Swedes reject legal concessions to win Turkey’s NATO assent: Poll
A recent poll shows most Swedes believe their country should continue to abide by its laws in the face of Turkish demands even if it means delaying its membership in NATO.
Swedish voters support their government in saying the Nordic country should not compromise on its legal principles to win Ankara’s ratification for its NATO application, according to a poll conducted by Ipsos via online surveys.
The poll involved 1,248 participants and was commissioned by the newspaper Dagens Nyheter and published late on Monday.
79 percent of respondents said Sweden should continue to abide by its laws in the face of Turkish demands even if it means delaying its membership in NATO, while only 10 percent believed the country should seek to join asap regardless of whether that involves concessions on its legal principles.

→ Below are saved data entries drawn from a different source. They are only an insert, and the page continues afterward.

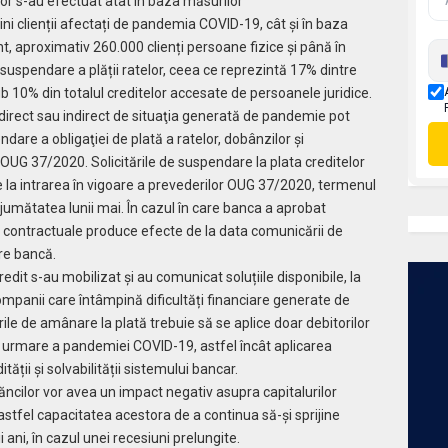
lor s-au efectuat atât în baza măsurilor
ini clienții afectați de pandemia COVID-19, cât și în baza
, aproximativ 260.000 clienți persoane fizice și până în
suspendare a plății ratelor, ceea ce reprezintă 17% dintre
ub 10% din totalul creditelor accesate de persoanele juridice.
e direct sau indirect de situaţia generată de pandemie pot
ndare a obligaţiei de plată a ratelor, dobânzilor şi
OUG 37/2020. Solicitările de suspendare la plata creditelor
e la intrarea în vigoare a prevederilor OUG 37/2020, termenul
la jumătatea lunii mai. În cazul în care banca a aprobat
ei contractuale produce efecte de la data comunicării de
tre bancă.
credit s-au mobilizat și au comunicat soluțiile disponibile, la
companii care întâmpină dificultăți financiare generate de
e de amânare la plată trebuie să se aplice doar debitorilor
ca urmare a pandemiei COVID-19, astfel încât aplicarea
ății și solvabilității sistemului bancar.
băncilor vor avea un impact negativ asupra capitalurilor
d astfel capacitatea acestora de a continua să-și sprijine
rii ani, în cazul unei recesiuni prelungite.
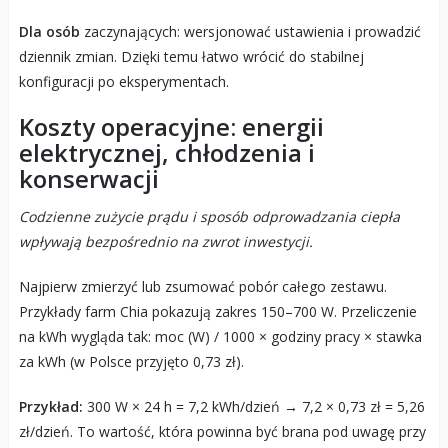
Dla osób
zaczynających: wersjonować ustawienia i prowadzić
dziennik zmian. Dzięki temu łatwo wrócić do stabilnej
konfiguracji po eksperymentach.
Koszty operacyjne: energii
elektrycznej, chłodzenia i
konserwacji
Codzienne zużycie prądu i sposób odprowadzania ciepła
wpływają bezpośrednio na zwrot inwestycji.
Najpierw zmierzyć lub zsumować pobór całego zestawu.
Przykłady farm Chia pokazują zakres 150–700 W. Przeliczenie
na kWh wygląda tak: moc (W) / 1000 × godziny pracy × stawka
za kWh (w Polsce przyjęto 0,73 zł).
Przykład:
300 W × 24 h = 7,2 kWh/dzień → 7,2 × 0,73 zł = 5,26
zł/dzień. To wartość, która powinna być brana pod uwagę przy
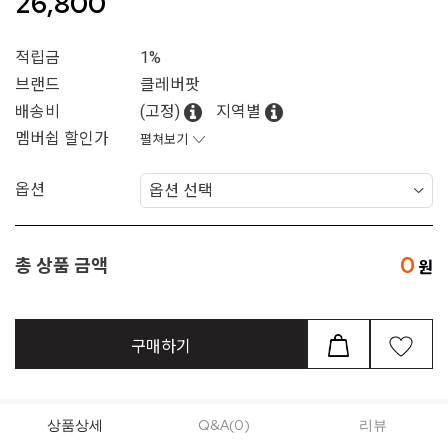
26,800
적립금
1%
브랜드
클레버팟
배송비
(고정)
지역별
멤버쉽 할인가
펼쳐보기
옵션
0
총 상품 금액
구매하기
상품상세
Q&A(0)
리뷰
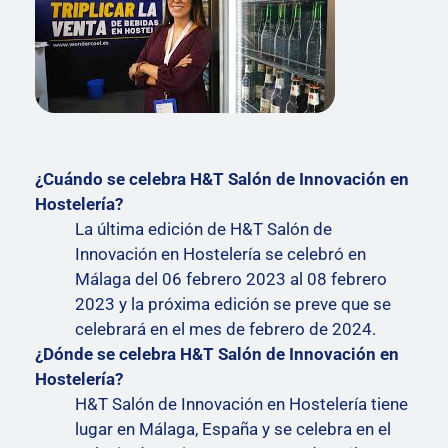
¿Cuándo se celebra H&T Salón de Innovación en
Hostelería?
La última edición de H&T Salón de
Innovación en Hostelería se celebró en
Málaga del 06 febrero 2023 al 08 febrero
2023 y la próxima edición se preve que se
celebrará en el mes de febrero de 2024.
¿Dónde se celebra H&T Salón de Innovación en
Hostelería?
H&T Salón de Innovación en Hostelería tiene
lugar en Málaga, España y se celebra en el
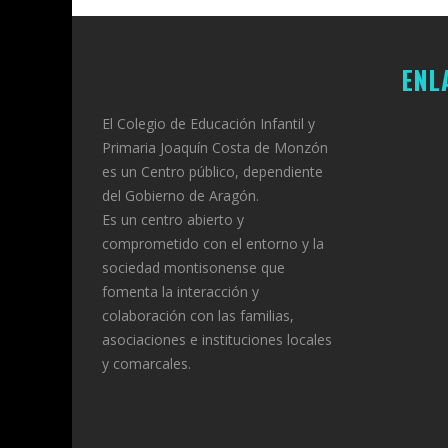
ENL
El Colegio de Educación Infantil y
Primaria Joaquín Costa de Monzón
es un Centro público, dependiente
del Gobierno de Aragón.
Es un centro abierto y
comprometido con el entorno y la
sociedad montisonense que
fomenta la interacción y
colaboración con las familias,
asociaciones e instituciones locales
y comarcales.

The poll showed a 60 percent approval for Sweden’s NATO application, an all-time high.
Turkey’s President Recep Tayyip Erdogan objected to Sweden and Finland joining NATO since they put in bids in May, labeling the two Nordic countries "guesthouses for terrorist organizations."
Last month, Sweden's Supreme Court ruled against the extradition of an exiled Turkish journalist on Monday, going against one of Ankara's key demands for Stockholm's NATO membership accession.
The court stated there were "several hindrances" to returning former ZAMAN daily editor-in-chief Bulent Kenes, whom Turkey accused of being engaged in the 2016 coup attempt against President Recep Tayyip Erdogan.
It is worth noting that both Nordic governments have stressed they will increase their "counter-terrorism efforts" while underscoring the independence of courts in deciding on extraditions.
Out of the 30 NATO countries, 28 have ratified their entry into the bloc, while Hungary is still postponing.